ASSOCIATIONS AVEC TOUTE MEDICATION :
- Dans la plupart des cas où un traitement médicamenteux est indispensable, il n'y a pas lieu de l'arrêter avant l'anesthésie générale. Il suffit d'en informer l'anesthésiste.
- L'isoflurane potentialise l'action des curares et plus particulièrement celle des curares non dépolarisants.
- Analgésiques morphiniques : ces produits potentialisent l'action dépressive de l'isoflurane sur la respiration.
- Les myorelaxants habituellement utilisés sont compatibles avec l'isoflurane. Toutefois, ils sont fortement potentialisés, cet effet étant plus accentué avec les agents non dépolarisants. La néostigmine inverse les effets myorelaxants des agents non-dépolarisants mais n'a pas d'effet sur les propriétés myorelaxantes d'isoflurane lui-même.
- Antagonistes calciques : l'isoflurane peut entraîner une hypotension marquée chez les patients traités par des antagonistes calciques, surtout ceux appartenant à la famille des dihydropyridines.

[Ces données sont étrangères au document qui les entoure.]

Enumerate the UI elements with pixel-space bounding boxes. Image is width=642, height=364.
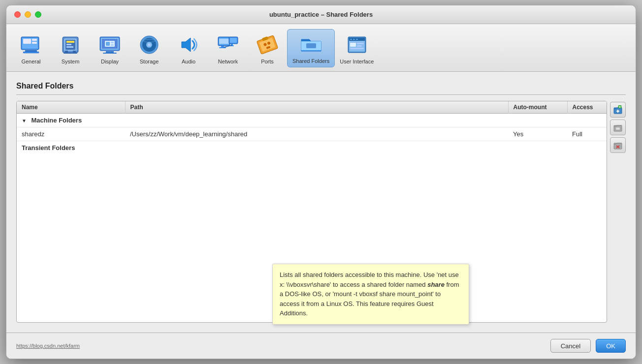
titlebar: ubuntu_practice – Shared Folders	[6, 5, 636, 24]
window-title: ubuntu_practice – Shared Folders	[269, 11, 373, 18]
transient-folders-group: Transient Folders	[17, 141, 607, 155]
svg-rect-5	[32, 39, 37, 41]
toolbar-item-storage[interactable]: Storage	[129, 30, 169, 67]
svg-rect-52	[353, 39, 355, 40]
sidebar-buttons	[610, 101, 626, 323]
svg-rect-56	[357, 45, 362, 47]
svg-rect-3	[23, 52, 39, 53]
audio-label: Audio	[182, 59, 195, 64]
maximize-button[interactable]	[35, 11, 41, 18]
close-button[interactable]	[14, 11, 21, 18]
minimize-button[interactable]	[25, 11, 31, 18]
audio-icon	[177, 33, 200, 57]
svg-point-28	[148, 43, 151, 46]
main-window: ubuntu_practice – Shared Folders General	[6, 5, 636, 359]
general-label: General	[21, 59, 40, 64]
svg-rect-65	[616, 127, 620, 130]
toolbar: General System	[6, 24, 636, 72]
svg-rect-22	[106, 42, 110, 46]
svg-rect-35	[219, 47, 226, 48]
svg-rect-20	[103, 53, 117, 54]
item-path: /Users/zz/Work/vm/deep_learning/shared	[125, 127, 508, 141]
system-icon	[59, 33, 82, 57]
section-title: Shared Folders	[16, 82, 626, 95]
footer: https://blog.csdn.net/kfarm Cancel OK	[6, 333, 636, 359]
svg-rect-14	[73, 51, 76, 53]
item-automount: Yes	[508, 127, 567, 141]
footer-link[interactable]: https://blog.csdn.net/kfarm	[16, 343, 546, 349]
shared-folders-icon	[299, 32, 323, 56]
system-label: System	[62, 59, 80, 64]
network-label: Network	[218, 59, 238, 64]
svg-rect-11	[66, 44, 71, 45]
svg-rect-51	[350, 39, 352, 40]
transient-folders-label: Transient Folders	[17, 141, 607, 155]
col-header-automount: Auto-mount	[508, 101, 567, 114]
svg-rect-24	[111, 44, 114, 46]
toolbar-item-audio[interactable]: Audio	[169, 30, 208, 67]
storage-label: Storage	[140, 59, 159, 64]
svg-rect-6	[32, 42, 37, 44]
ok-button[interactable]: OK	[596, 339, 626, 353]
svg-rect-55	[357, 43, 364, 44]
svg-rect-12	[66, 46, 73, 48]
svg-rect-37	[230, 38, 237, 43]
toolbar-item-system[interactable]: System	[51, 30, 90, 67]
display-label: Display	[101, 59, 119, 64]
tooltip-emphasized: share	[427, 281, 445, 288]
remove-folder-button[interactable]	[610, 137, 626, 153]
shared-item-sharedz[interactable]: sharedz /Users/zz/Work/vm/deep_learning/…	[17, 127, 607, 141]
content-area: Shared Folders Name Path Auto-mount Acce…	[6, 72, 636, 333]
item-name: sharedz	[17, 127, 125, 141]
edit-folder-button[interactable]	[610, 120, 626, 135]
general-icon	[19, 33, 43, 57]
toolbar-item-user-interface[interactable]: User Interface	[335, 30, 379, 67]
toolbar-item-network[interactable]: Network	[208, 30, 248, 67]
shared-folders-label: Shared Folders	[292, 58, 329, 64]
user-interface-label: User Interface	[340, 59, 374, 64]
tooltip: Lists all shared folders accessible to t…	[272, 264, 469, 325]
svg-rect-57	[350, 48, 364, 49]
item-access: Full	[567, 127, 607, 141]
storage-icon	[137, 33, 161, 57]
svg-rect-47	[306, 43, 316, 48]
svg-rect-4	[23, 39, 31, 44]
table-header-row: Name Path Auto-mount Access	[17, 101, 607, 114]
ports-icon	[256, 33, 279, 57]
svg-rect-53	[356, 39, 358, 40]
svg-rect-15	[64, 53, 77, 54]
machine-folders-label: ▼ Machine Folders	[17, 114, 607, 127]
svg-rect-33	[219, 39, 229, 44]
toolbar-item-general[interactable]: General	[11, 30, 51, 67]
user-interface-icon	[345, 33, 369, 57]
network-icon	[216, 33, 240, 57]
svg-rect-19	[106, 51, 114, 53]
cancel-button[interactable]: Cancel	[550, 339, 591, 353]
svg-marker-30	[182, 38, 191, 52]
folders-table: Name Path Auto-mount Access ▼ Machine Fo…	[17, 101, 607, 154]
toolbar-item-shared-folders[interactable]: Shared Folders	[287, 29, 335, 67]
svg-rect-23	[111, 42, 114, 43]
display-icon	[98, 33, 122, 57]
svg-rect-38	[231, 44, 233, 45]
traffic-lights	[14, 11, 41, 18]
toolbar-item-ports[interactable]: Ports	[248, 30, 287, 67]
ports-label: Ports	[261, 59, 274, 64]
svg-rect-2	[25, 50, 37, 52]
svg-rect-10	[66, 41, 74, 43]
add-folder-button[interactable]	[610, 102, 626, 118]
col-header-access: Access	[567, 101, 607, 114]
svg-rect-13	[65, 51, 68, 53]
chevron-icon: ▼	[22, 118, 27, 123]
svg-rect-34	[221, 46, 224, 47]
toolbar-item-display[interactable]: Display	[90, 30, 129, 67]
col-header-path: Path	[125, 101, 508, 114]
col-header-name: Name	[17, 101, 125, 114]
machine-folders-group: ▼ Machine Folders	[17, 114, 607, 127]
svg-rect-54	[350, 43, 356, 47]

L'emploi de l'isoflurane chez les patients traités par ces produits est possible mais doit être prudent.


Grossesse et allaitement

Les études effectuées chez l'animal ont mis en évidence un effet tératogène.
En clinique, il n'existe pas actuellement de données suffisamment pertinentes pour évaluer un éventuel effet malformatif de l'isoflurane lorsqu'il est administré pendant le premier trimestre de la grossesse.
Bien qu'aucun effet foetotoxique particulier ne soit apparu à ce jour, le suivi de grossesse exposées à l'isoflurane est insuffisant pour exclure tout risque.
En conséquence, l'utilisation de l'isoflurane est déconseillée au cours du premier trimestre de la grossesse, et ne doit être envisagée en fin de grossesse et au cours de l'accouchement que si nécessaire.


Effet sur la conduite de véhicules

L'attention des conducteurs et es utilisateurs de machines sera attirée sur les risques de diminution de la conscience dans les suites d'une anesthésie gnérale.


Comment ça marche ?

- En moyenne, 95% d'isoflurane sont retrouvés dans l'air expiré.
- L'augmentation post-opératoire de l'excrétion de fluorures représente moins de 0,2% de la quantité du fluor présent dans l'isoflurane. Le métabolite principal détecté dans les urines est le fluorure organique, l'acide trifluoro-acétique.
- Chez les patients anesthésiés par l'isoflurane, le taux sérique moyen de fluorures inorganiques est très nettement inférieur à celui qui serait susceptible d'altérer la fonction rénale d'un sujet normal.